Accessing a Filesystem

Once we have the desired mount, we may now access it by specifying the mountpoint name as the path prefix into the HDFS filesystem. Upon mounting or first access, the KnoxShell will prompt for user credentials for use as HTTP Basic credentials while accessing WebHDFS API.

Once we authenticate to the mounted filesystem, we reference it by mountpoint and never concern ourselves with the actual URL to the endpoint.

Put Tables into DataLake

Above, we have put the previously persisted CSV files into the tmp directory of the mounted filesystem to be available to other datalake users.

We can now also access them from any other KnoxShell instance that has mounted this filesystem with appropriate credentials. Let’s now cat the contents of one of the CSV files into the KnoxShell and then render it as a table from the raw CSV format.

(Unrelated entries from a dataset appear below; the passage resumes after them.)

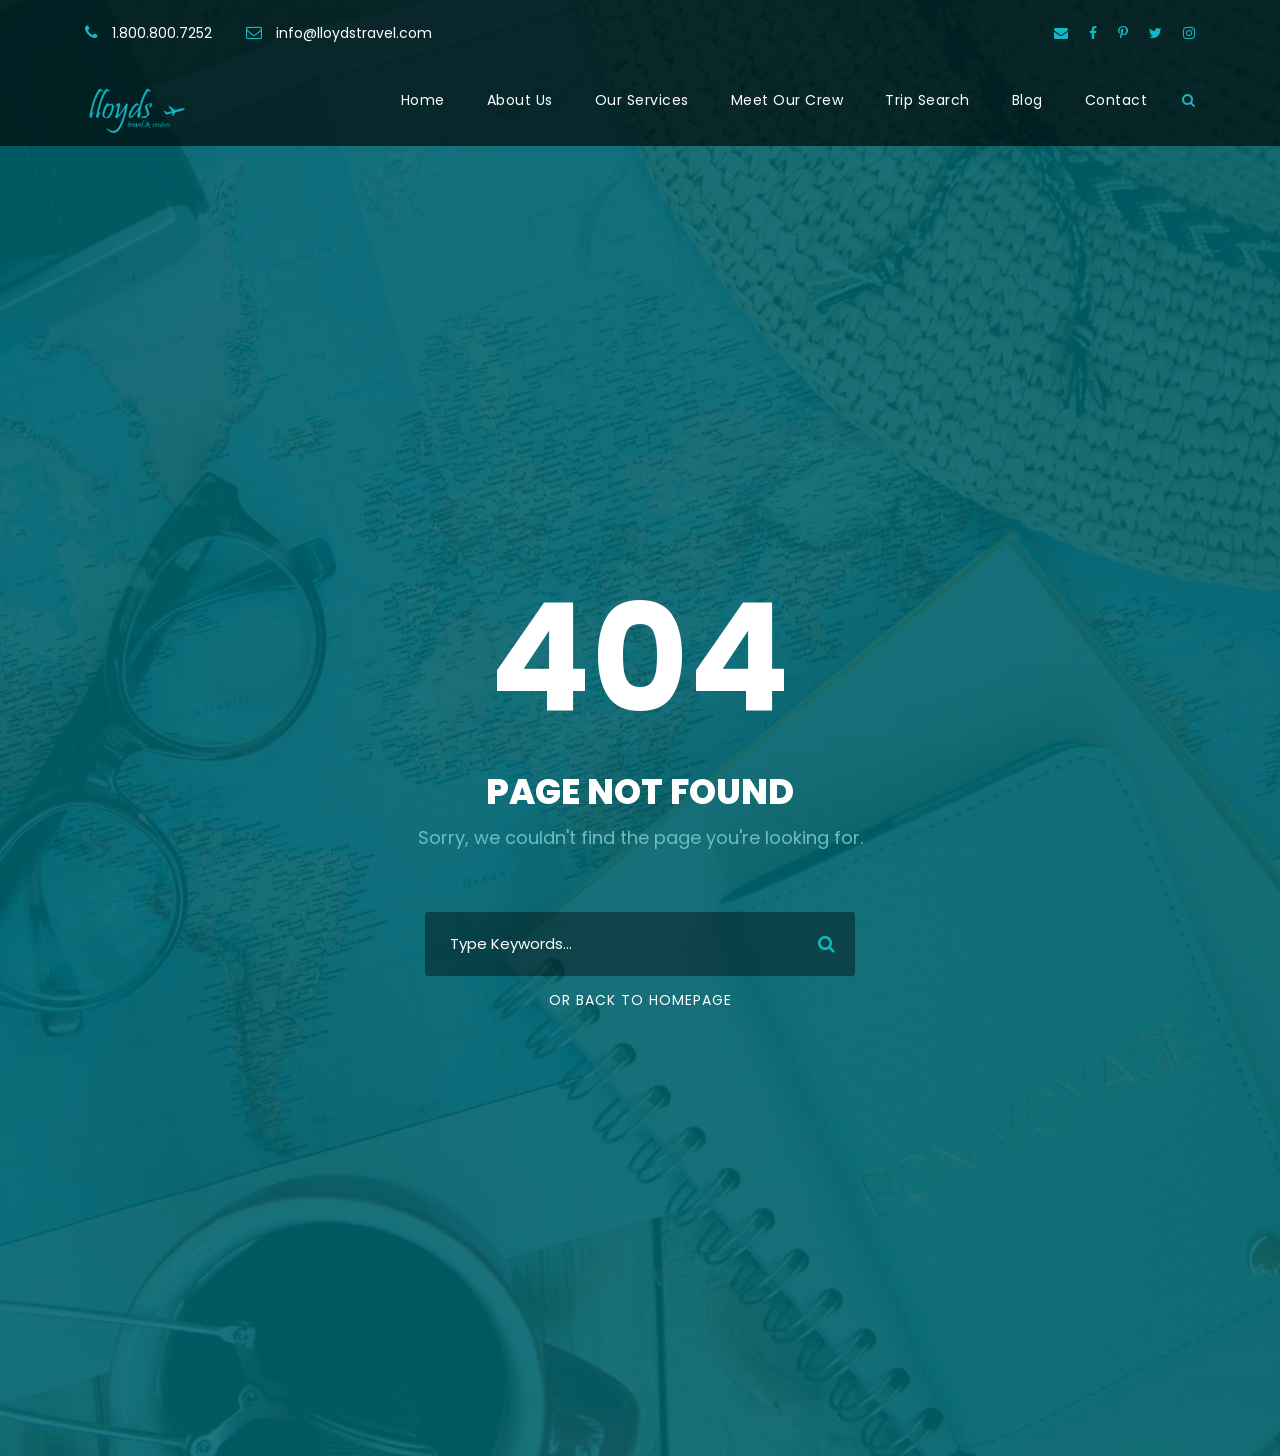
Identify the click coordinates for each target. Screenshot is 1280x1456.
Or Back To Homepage (640, 1000)
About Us (520, 100)
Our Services (642, 100)
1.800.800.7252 (162, 33)
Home (423, 100)
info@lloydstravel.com (354, 33)
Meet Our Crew (787, 100)
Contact (1116, 100)
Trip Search (927, 100)
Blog (1027, 100)
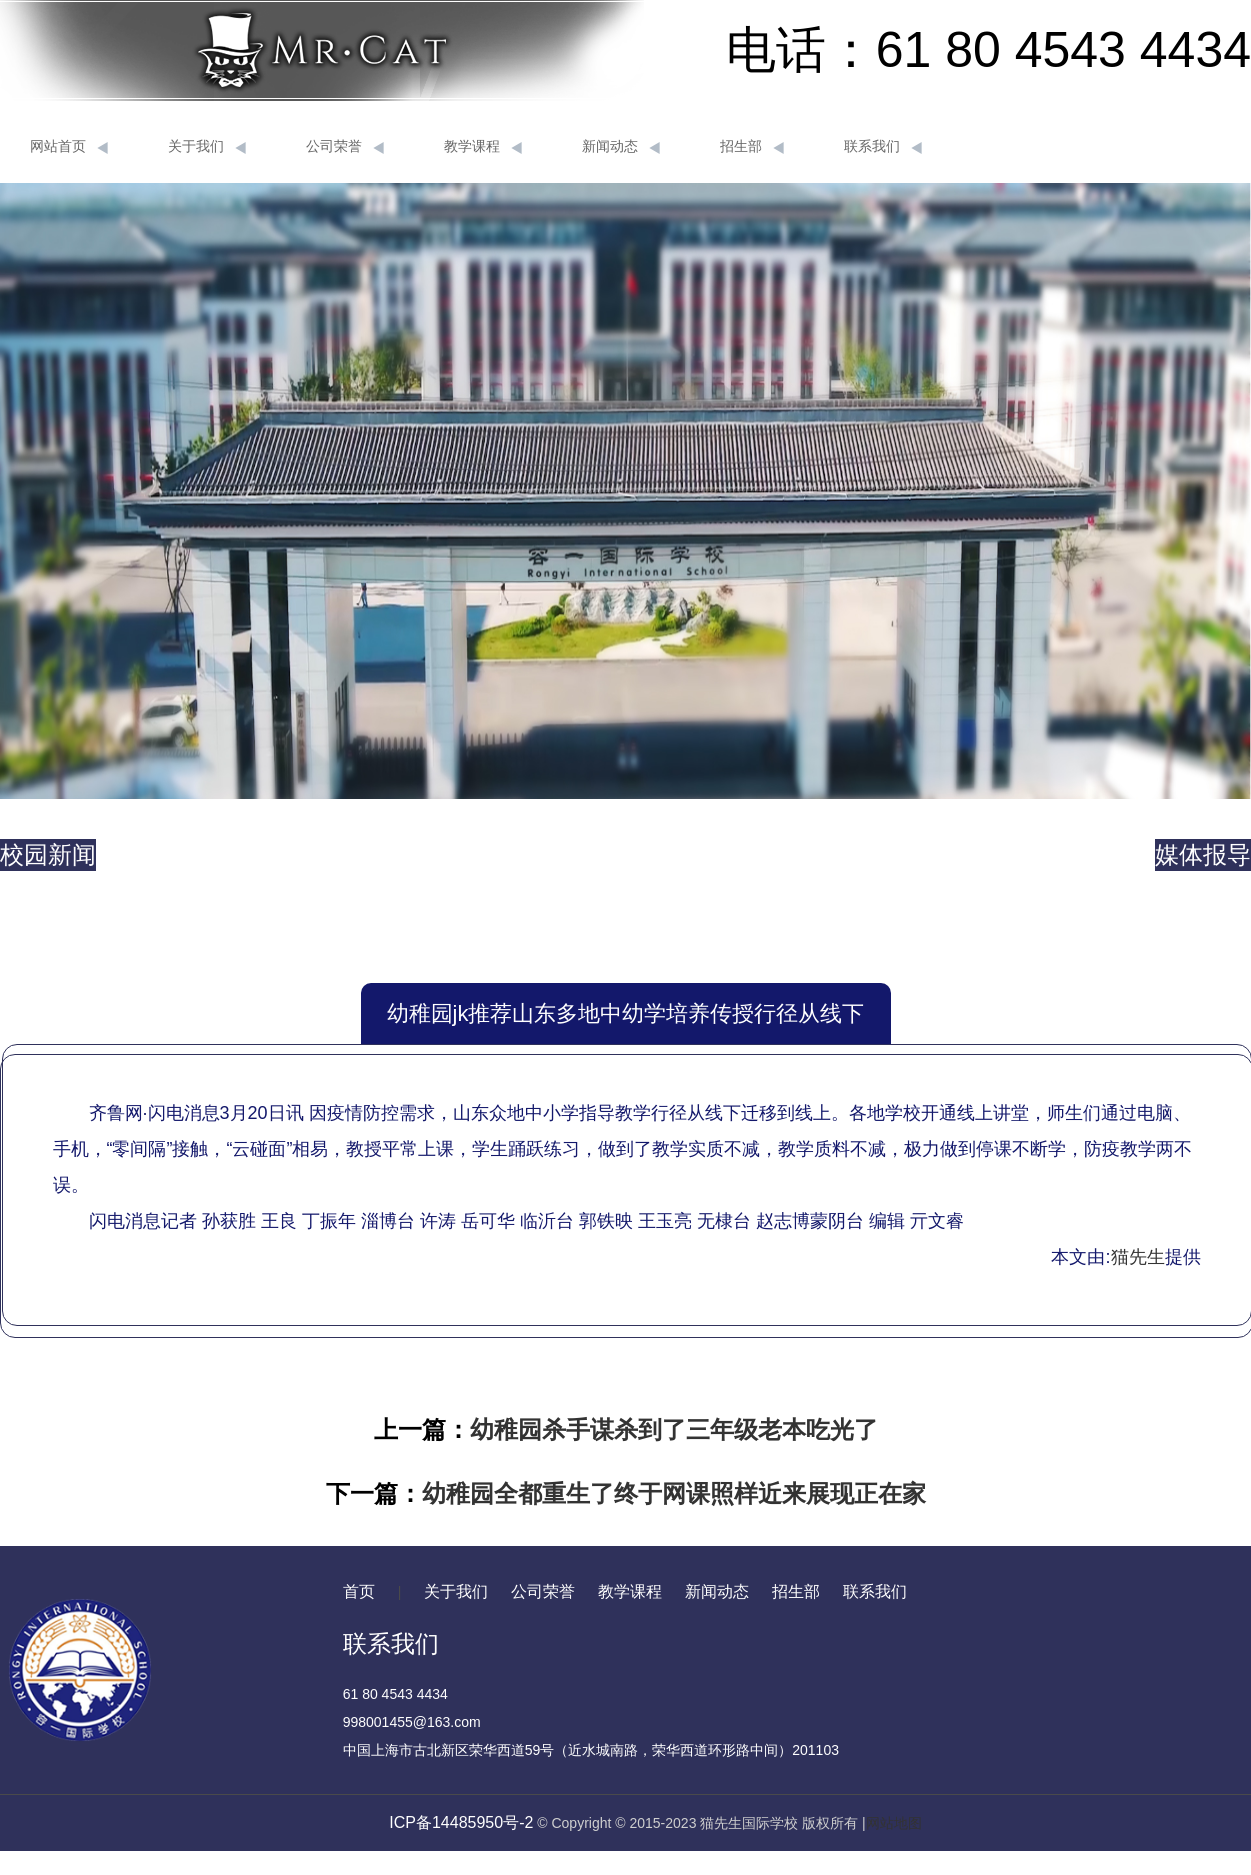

Pull CSV Files from WebHDFS and Create Tables

Note that the cat command returns the CSV file contents as a string to the KnoxShell environment as a variable called ’_’ .

This is true of any command in groovysh or KnoxShell. The previous result is always available as this variable. Here we pass the contents of the variable to the CSV KnoxShellTable builder string() method. This is a very convenient way to render tabular data from a cat’d file from your remote datalake.

Also note that tables that are assigned to variables within KnoxShell will render themselves just by typing the variable name.